Découverte Étonnante : Une Galaxie Méduses dans l'Univers Primitif Capturée par le JWST

Le phénomène de 'ram-pressure stripping' observé bien plus t

Découverte Étonnante : Une Galaxie Méduses dans l'Univers Primitif Capturée par le JWST
عبد الفتاح يوسف
3 months ago
195

États-Unis - Agence de presse Ekhbary

Découverte Étonnante : Une Galaxie Méduses dans l'Univers Primitif Capturée par le JWST

Dans une découverte qui suscite l'enthousiasme et la surprise dans la communauté astronomique, le télescope spatial James Webb (JWST) a capturé des images d'une potentielle galaxie dite « méduses ». Cette structure cosmique existait il y a environ 5 milliards d'années, peu après le Big Bang. La galaxie, cataloguée sous le nom de COSMOS2020-635829, présente le phénomène spectaculaire du « ram-pressure stripping » (dépouillement par pression dynamique), un processus que les astronomes n'anticipaient pas observer aussi tôt dans la chronologie de l'univers. Cette observation remet en question les modèles actuels d'évolution des galaxies et suggère que l'environnement cosmique était plus dynamique et influent dans l'univers primitif que ce que l'on pensait auparavant.
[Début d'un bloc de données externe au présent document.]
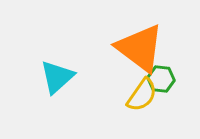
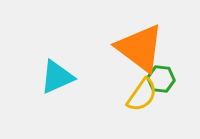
cyan triangle: rotated 18 degrees clockwise
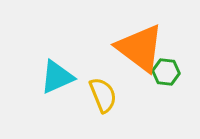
green hexagon: moved 5 px right, 7 px up
yellow semicircle: moved 39 px left; rotated 57 degrees counterclockwise
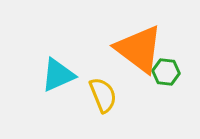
orange triangle: moved 1 px left, 1 px down
cyan triangle: moved 1 px right, 2 px up
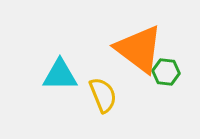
cyan triangle: moved 2 px right; rotated 24 degrees clockwise
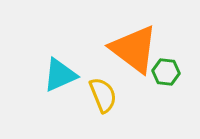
orange triangle: moved 5 px left
cyan triangle: rotated 24 degrees counterclockwise
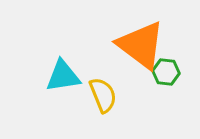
orange triangle: moved 7 px right, 4 px up
cyan triangle: moved 3 px right, 1 px down; rotated 15 degrees clockwise
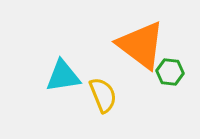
green hexagon: moved 4 px right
Les galaxies méduses tirent leur nom des spectaculaires courants de gaz et d'étoiles qui s'étendent derrière elles, rappelant les tentacules d'une méduse. Ces appendices cosmiques se forment lorsqu'une galaxie se déplace à grande vitesse à travers le milieu intergalactique (ICM) dense au sein d'un amas de galaxies. L'ICM agit comme un vent puissant, arrachant le gaz de la galaxie et l'étirant en longues traînées fluides. Bien que ce phénomène de dépouillement par pression dynamique soit bien compris dans des structures cosmiques plus matures, sa présence dans une galaxie aussi ancienne constitue une révélation majeure.

La recherche, détaillée dans un article intitulé "JWST Reveals a Candidate Jellyfish Galaxy at z = 1.156" publié dans The Astrophysical Journal, a été dirigée par le Dr. Ian Roberts, un chercheur postdoctoral Banting au Centre d'Astrophysique de Waterloo. Le Dr. Roberts et ses collègues ont rapporté la découverte, déclarant : "Nous rapportons la découverte de COSMOS2020-635829 comme une candidate galaxie méduses subissant un dépouillement par pression dynamique dans un amas (proto) à z > 1." La galaxie a été identifiée dans le champ COSMOS, une région du ciel bien étudiée, choisie pour son accessibilité et l'absence d'objets de premier plan occultants, la rendant idéale pour l'observation de galaxies lointaines.

La surprise réside dans l'âge de la galaxie. Existant seulement 5 milliards d'années après le Big Bang (correspondant à un décalage vers le rouge z=1.156), elle précède le cadre temporel attendu pour des interactions galactiques aussi complexes. Les scientifiques supposaient que le dépouillement par pression dynamique nécessitait des environnements plus évolués et denses, tels que ceux trouvés dans les amas de galaxies massifs et matures. L'observation de ce phénomène dans une époque cosmique plus ancienne suggère que les conditions de dépouillement de gaz et de formation des galaxies étaient réunies bien plus tôt que prévu.

L'imagerie haute résolution du JWST révèle que COSMOS2020-635829 possède un disque stellaire symétrique, mais surtout, elle montre une queue distincte de nœuds de formation d'étoiles s'étendant vers le sud. En utilisant le spectrographe multi-objets du télescope Gemini, les chercheurs ont confirmé que ces nœuds sont intégrés dans la queue de gaz dépouillé. "Si confirmé, cela représente la découverte au décalage vers le rouge le plus élevé d'une queue de gaz ionisé dépouillée par pression dynamique", ont expliqué les chercheurs, soulignant l'importance de trouver une telle caractéristique à cette époque cosmique précoce.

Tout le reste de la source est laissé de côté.